» **Task item**: Identify all lines in the listing that include the word "islamistům", and copy them out.

» **Material to process**:
################

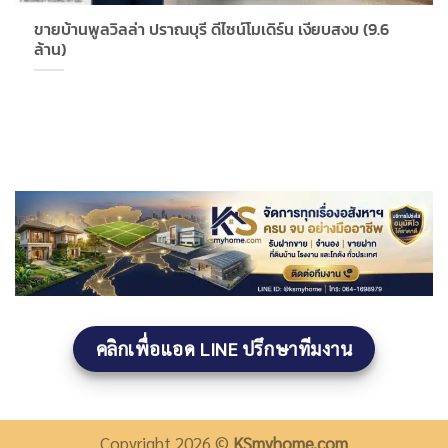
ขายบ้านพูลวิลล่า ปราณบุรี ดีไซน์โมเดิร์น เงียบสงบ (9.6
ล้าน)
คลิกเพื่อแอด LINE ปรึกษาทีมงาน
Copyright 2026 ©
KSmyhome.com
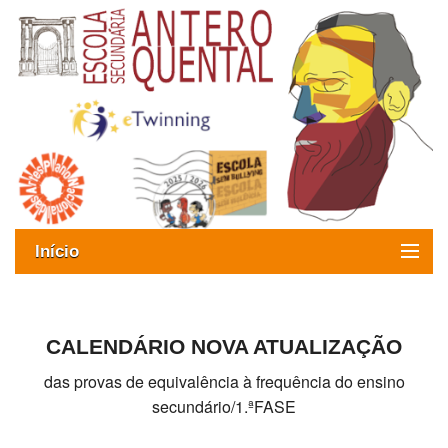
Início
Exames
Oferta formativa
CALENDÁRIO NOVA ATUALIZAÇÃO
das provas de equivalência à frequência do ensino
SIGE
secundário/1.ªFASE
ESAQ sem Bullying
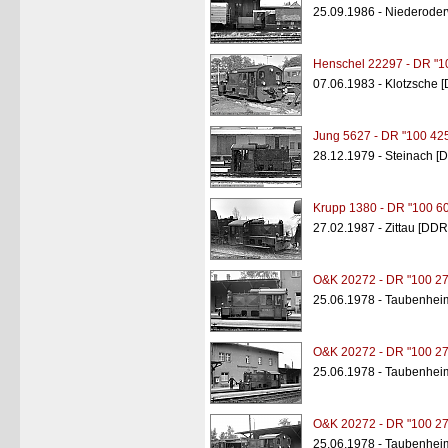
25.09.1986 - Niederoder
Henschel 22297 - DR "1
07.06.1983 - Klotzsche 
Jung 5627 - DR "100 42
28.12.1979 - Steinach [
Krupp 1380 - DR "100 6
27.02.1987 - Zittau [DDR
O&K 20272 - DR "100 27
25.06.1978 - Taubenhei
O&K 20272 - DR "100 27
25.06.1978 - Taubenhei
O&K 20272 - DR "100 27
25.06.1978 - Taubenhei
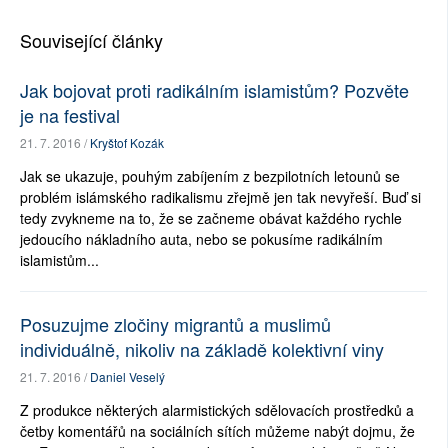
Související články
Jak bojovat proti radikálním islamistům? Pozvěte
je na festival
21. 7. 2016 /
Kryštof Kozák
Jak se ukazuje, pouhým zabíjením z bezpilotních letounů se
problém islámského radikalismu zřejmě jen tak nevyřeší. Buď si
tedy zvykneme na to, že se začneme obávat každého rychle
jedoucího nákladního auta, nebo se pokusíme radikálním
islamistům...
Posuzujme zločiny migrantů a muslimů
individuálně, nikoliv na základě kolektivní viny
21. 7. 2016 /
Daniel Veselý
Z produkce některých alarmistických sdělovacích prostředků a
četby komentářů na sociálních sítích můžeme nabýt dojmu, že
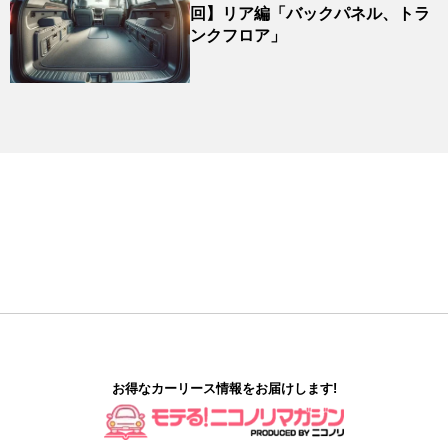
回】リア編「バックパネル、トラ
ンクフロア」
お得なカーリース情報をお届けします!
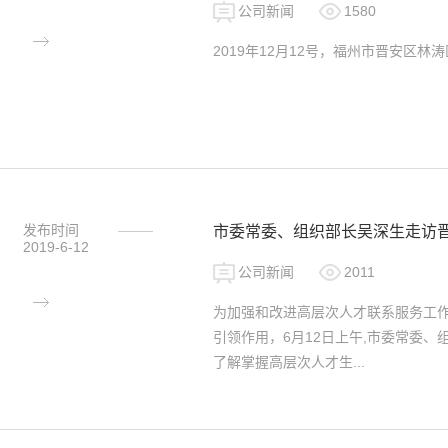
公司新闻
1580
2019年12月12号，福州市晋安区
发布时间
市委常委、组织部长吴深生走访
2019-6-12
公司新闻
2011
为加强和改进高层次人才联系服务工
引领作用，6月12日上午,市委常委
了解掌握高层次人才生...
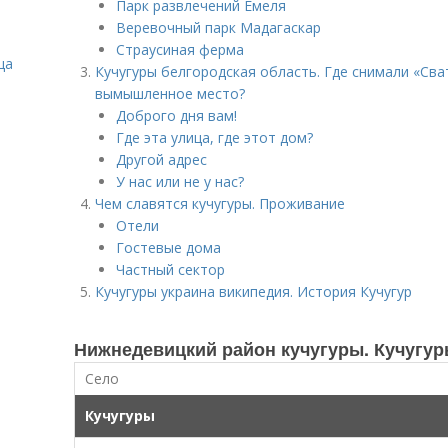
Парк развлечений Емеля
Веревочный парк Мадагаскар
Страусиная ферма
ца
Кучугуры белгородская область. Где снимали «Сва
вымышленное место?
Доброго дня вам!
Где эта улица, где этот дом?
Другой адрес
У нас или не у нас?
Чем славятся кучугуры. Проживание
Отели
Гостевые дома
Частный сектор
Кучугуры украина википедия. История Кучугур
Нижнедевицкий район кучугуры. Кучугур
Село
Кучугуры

################

» **Response area**:
Jak bojovat proti radikálním islamistům? Pozvěte
islamistům...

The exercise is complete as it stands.